Jane Welch is the co-founder & CEO of Welch Consulting, based in
Pacific Palisades, California. Her e-mail address is Jane.Welch@Verizon.net
Case study
In January 1999 e-MedSoft.com approached Magnum Financial Group to handle
its IR. The Amex-listed company had gone public through a reverse merger
and wanted to do a secondary offering. To that end, one of the founders
was flying back and forth to New York on his private jet every two weeks
visiting all the major investment banking firms, trying to cut a deal for
the secondary offering - with no luck.
'Many in the investment banking world feel that a company that goes public
through a reverse merger is less likely to be as ready for the public
market as one that goes through an investment banking firm,' says Magnum's
Michael Manahan. 'We took a serious look at the company and the market and
said, We don't think any of the major investment banks will be interested
because they have already backed their e-health players - Healtheon,
Trizetto, Care Insight, Web MD, etc.

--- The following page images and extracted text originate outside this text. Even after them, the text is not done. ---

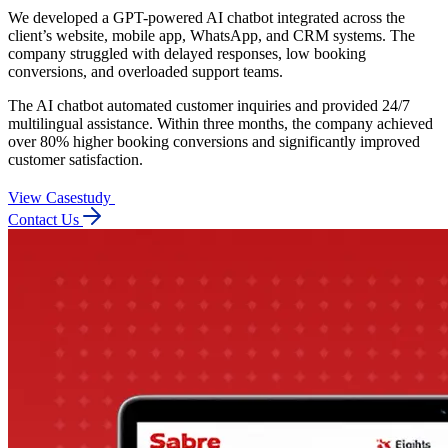
We developed a GPT-powered AI chatbot integrated across the
client’s website, mobile app, WhatsApp, and CRM systems. The
company struggled with delayed responses, low booking
conversions, and overloaded support teams.
The AI chatbot automated customer inquiries and provided 24/7
multilingual assistance. Within three months, the company achieved
over 80% higher booking conversions and significantly improved
customer satisfaction.
View Casestudy
Contact Us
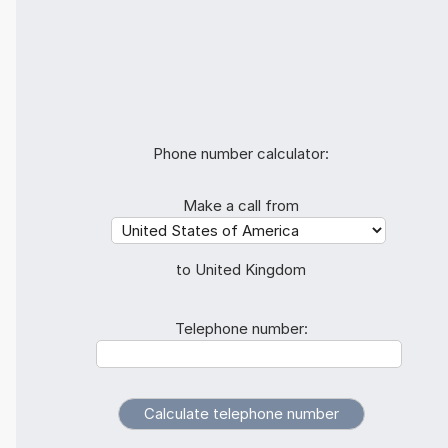
Phone number calculator:
Make a call from
to United Kingdom
Telephone number:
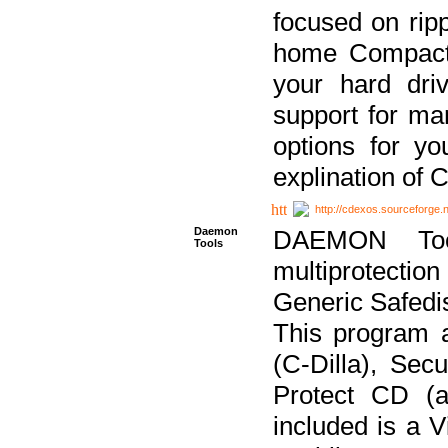
focused on ripp
home Compact D
your hard dri
support for ma
options for yo
explination of 
http://cdexos.sourceforge.
Daemon
DAEMON Tool
Tools
multiprotectio
Generic Safedis
This program 
(C-Dilla), Se
Protect CD (a
included is a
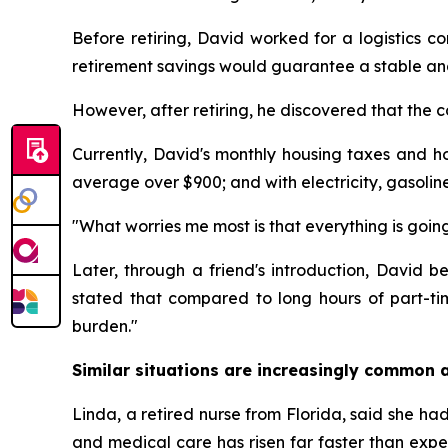
Before retiring, David worked for a logistics c
retirement savings would guarantee a stable and 
However, after retiring, he discovered that the c
Currently, David's monthly housing taxes and h
average over $900; and with electricity, gasolin
"What worries me most is that everything is going
Later, through a friend's introduction, David
stated that compared to long hours of part-t
burden."
Similar situations are increasingly common a
Linda, a retired nurse from Florida, said she had 
and medical care has risen far faster than expe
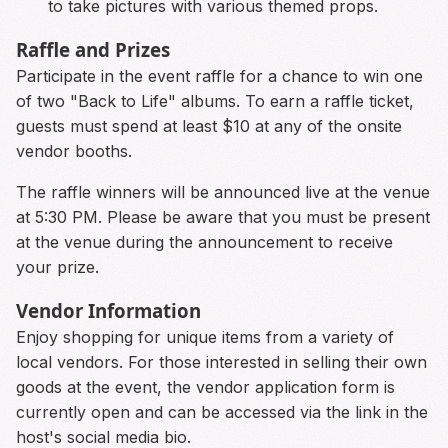
to take pictures with various themed props.
Raffle and Prizes
Participate in the event raffle for a chance to win one
of two "Back to Life" albums. To earn a raffle ticket,
guests must spend at least $10 at any of the onsite
vendor booths.
The raffle winners will be announced live at the venue
at 5:30 PM. Please be aware that you must be present
at the venue during the announcement to receive
your prize.
Vendor Information
Enjoy shopping for unique items from a variety of
local vendors. For those interested in selling their own
goods at the event, the vendor application form is
currently open and can be accessed via the link in the
host's social media bio.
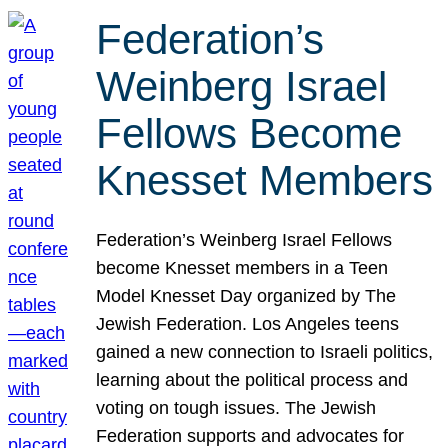
Federation’s
Weinberg Israel
Fellows Become
Knesset Members
Federation’s Weinberg Israel Fellows
become Knesset members in a Teen
Model Knesset Day organized by The
Jewish Federation. Los Angeles teens
gained a new connection to Israeli politics,
learning about the political process and
voting on tough issues. The Jewish
Federation supports and advocates for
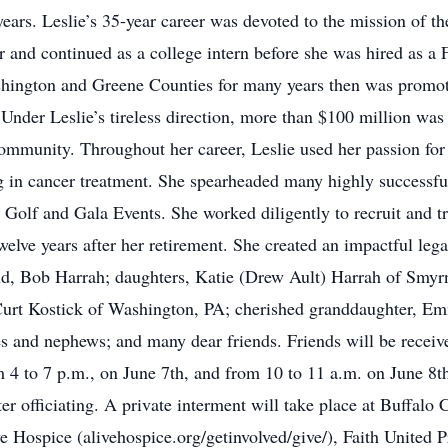
ars. Leslie’s 35-year career was devoted to the mission of 
r and continued as a college intern before she was hired as a 
ashington and Greene Counties for many years then was prom
Under Leslie’s tireless direction, more than $100 million was 
 community. Throughout her career, Leslie used her passion fo
ning in cancer treatment. She spearheaded many highly success
 Golf and Gala Events. She worked diligently to recruit and t
welve years after her retirement. She created an impactful lega
and, Bob Harrah; daughters, Katie (Drew Ault) Harrah of Smy
Curt Kostick of Washington, PA; cherished granddaughter, Emm
s and nephews; and many dear friends. Friends will be receiv
 4 to 7 p.m., on June 7th, and from 10 to 11 a.m. on June 8th
r officiating. A private interment will take place at Buffalo C
e Hospice (alivehospice.org/getinvolved/give/), Faith United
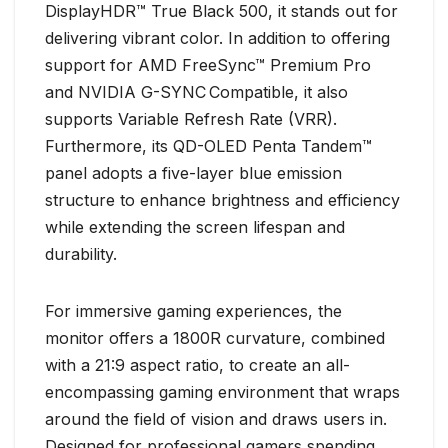
DisplayHDR™ True Black 500, it stands out for
delivering vibrant color. In addition to offering
support for AMD FreeSync™ Premium Pro
and NVIDIA G-SYNC
Compatible, it also
supports Variable Refresh Rate (VRR).
Furthermore, its QD-OLED Penta Tandem™
panel adopts a five-layer blue emission
structure to enhance brightness and efficiency
while extending the screen lifespan and
durability.
For immersive gaming experiences, the
monitor offers a 1800R curvature, combined
with a 21:9 aspect ratio, to create an all-
encompassing gaming environment that wraps
around the field of vision and draws users in.
Designed for professional gamers spending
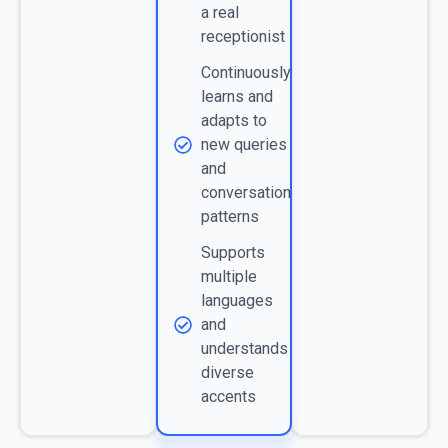
a real
receptionist
Continuously
learns and
adapts to
new queries
and
conversation
patterns
Supports
multiple
languages
and
understands
diverse
accents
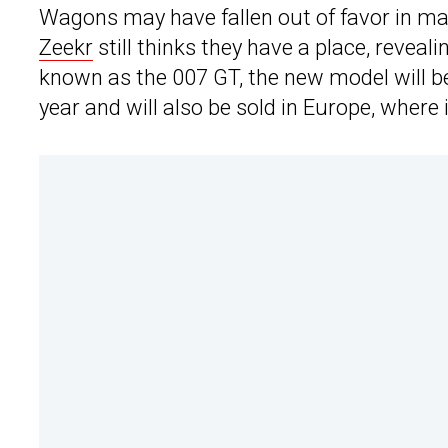
Wagons may have fallen out of favor in ma
Zeekr
still thinks they have a place, revealin
known as the 007 GT, the new model will be
year and will also be sold in Europe, where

We had to go to a second or
third-tier firm that had yet to back a player in this space.'
The approach worked. Magnum helped the company negotiate with investment
banking firm Sutro & Company to raise some $67 mn. That included $7.1
mn in restricted shares of common stock and warrants for additional
restricted shares with an exercise price of $4. On top of its fees, the
private placement agent got warrants for 350,000 restricted shares of e-MedSoft
at $5 per share and warrants for 1.3 mn restricted shares at one cent per
share. Another $60 mn came when e-MedSoft sold 4 mn shares to some 50
accredited investors at $15 per share.
Unfortunately, even with this capital infusion, e-Medsoft.com had a tough
time in the market. 'The medical community has been slow to adopt e-health
solutions,' Manahan points out. 'All of these companies, including e-MedSoft.com,
have been pressed to generate revenues and, as a consequence, they have
seen their stock prices tumble. And they have had to go out and raise
additional funds.' Notwithstanding these pressures, however, e-MedSoft's
Pipe deals proved highly successful.